Jobs (procrastinate_jobs)¶

Managed by procrastinate; stores task_name, args (document_id, pipeline_id, knowledge_base_id, etc.), status, attempts, timestamps

Auth and permissions¶

User (local auth only)¶

id (UUID), email (unique), username (unique), password_hash, is_admin, created_at, updated_at
Only present in OPENKMS_AUTH_MODE=local. In OIDC mode users are not stored here; identity comes from the JWT.

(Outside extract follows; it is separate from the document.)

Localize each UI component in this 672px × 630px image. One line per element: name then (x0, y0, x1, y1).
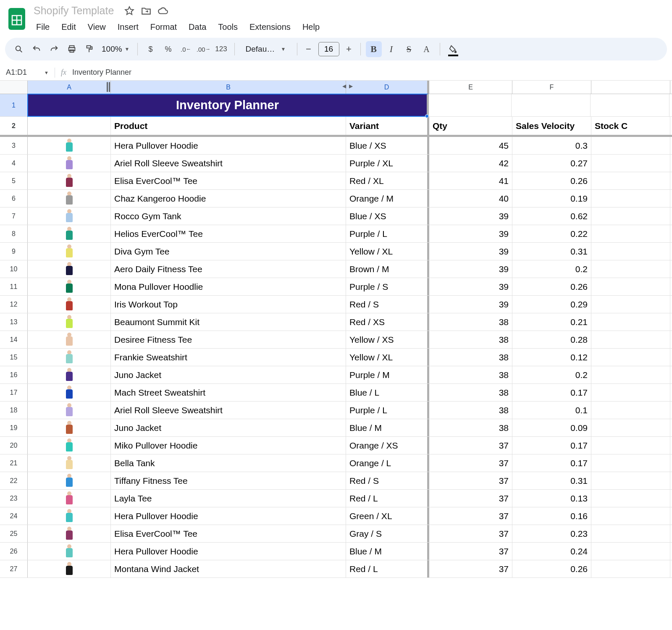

UserApiKey (personal API keys)¶

id (UUID string; embedded in issued token as okms.{id}.{secret}), owner_sub (JWT sub: local user id or OIDC IdP subject), auth_mode (local | oidc), name, key_prefix (short display prefix, no secret), secret_hash (bcrypt of secret segment only), oidc_realm_roles (JSONB snapshot of realm role names at creation; OIDC only), display_username, display_email (snapshot for /me-style claims), created_at, last_used_at, revoked_at (soft revoke)
Bearer tokens matching okms.{id}.{secret} authenticate as owner_sub with the same permission rules as a normal JWT (local: user_security_roles; OIDC: role snapshot on the key row).

SecurityRole¶

id (UUID), name (unique; e.g. admin, member), description, created_at
admin is seeded with key all and cannot be deleted; member is created on first non-admin local sign-in

SecurityRolePermission¶

id, role_id (FK → security_roles, CASCADE), permission_key (free-form key from the permission catalog); unique (role_id, permission_key)

UserSecurityRole¶

user_id (FK → users, CASCADE; PK), role_id (FK → security_roles, CASCADE; PK)
Local mode only; is_admin=true keeps a row for the admin role in sync

SecurityPermission (permission catalog)¶

id, key (unique; e.g. articles:write, console:groups), label, description, frontend_route_patterns (JSONB array of route globs for the SPA route gate / console sidebar), backend_api_patterns (JSONB array of METHOD path-glob rules used by strict middleware enforcement), sort_order, created_at
Editable from /console/permission-management. The built-in all row is rejected for edit/delete.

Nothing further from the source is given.